The New York Times: Cuts Give Obama Path To Create Leaner Military
But the next set of cuts will be much harder, because they involve huge constituencies — in Congressional districts, inside the military services and among veterans' groups. "The problem is that the biggest, most-needed cuts are in programs that also have the broadest set of defenders," said Maren Leed, the director of the defense policy studies group at the Center for Strategic and International Studies in Washington and a former top aide to Gen. Ray Odierno, now the Army's chief of staff. The most obvious examples of those problems come in base closings and higher co-payments or premiums for the beneficiaries of Tricare, the military's sprawling health care program, which costs upward of $51 billion a year (Sanger and Shanker, 3/10).
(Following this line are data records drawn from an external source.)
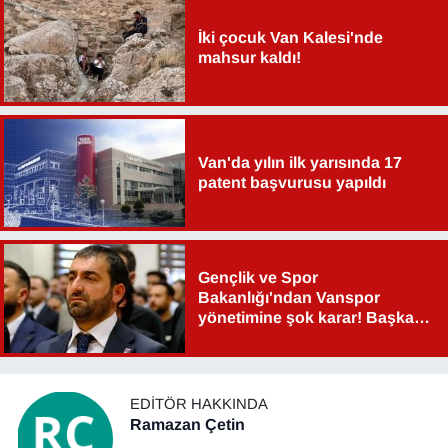
İki çocuk Van Kalesi'nde
mahsur kaldı!
Van'da yılın ilk yarısında 17
patent başvurusu yapıldı
Gençlik ve Spor
Bakanlığı'ndan Vanspor
yönetimine şok karar! Başkan
Şahin Aslan görevden alındı!
EDITÖR HAKKINDA
Ramazan Çetin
Politico: Frustrated GOP Health Staffers Jump Ship
If you want to see how frustrated Republicans are with health care, just look at their staffs. Since the election, one top Republican health policy staffer after another has fled the Hill for consulting and lobbying gigs that promise better pay, fewer hours and less obstructionism. ... It's been a bumpy few years for these staffers, most of whom participated in the health care law negotiations in 2009 and 2010, watched as Democrats passed the law without a single Republican's vote, stood by as their bosses continually tried — and failed — to ditch the law and saw GOP hopes for entitlement reform fall by the wayside (Cunningham, 3/8).
Los Angeles Times: Democrats, Brown At Odds Over Healthcare Act
As Democratic lawmakers speed to implement President Obama's healthcare overhaul in California, they are finding themselves at odds with the leader of their own party: Gov. Jerry Brown. The governor and legislators disagree over how the state should expand Medicaid to more than 1 million low-income Californians, a critical component of the federal Affordable Care Act (Mishak, 3/9).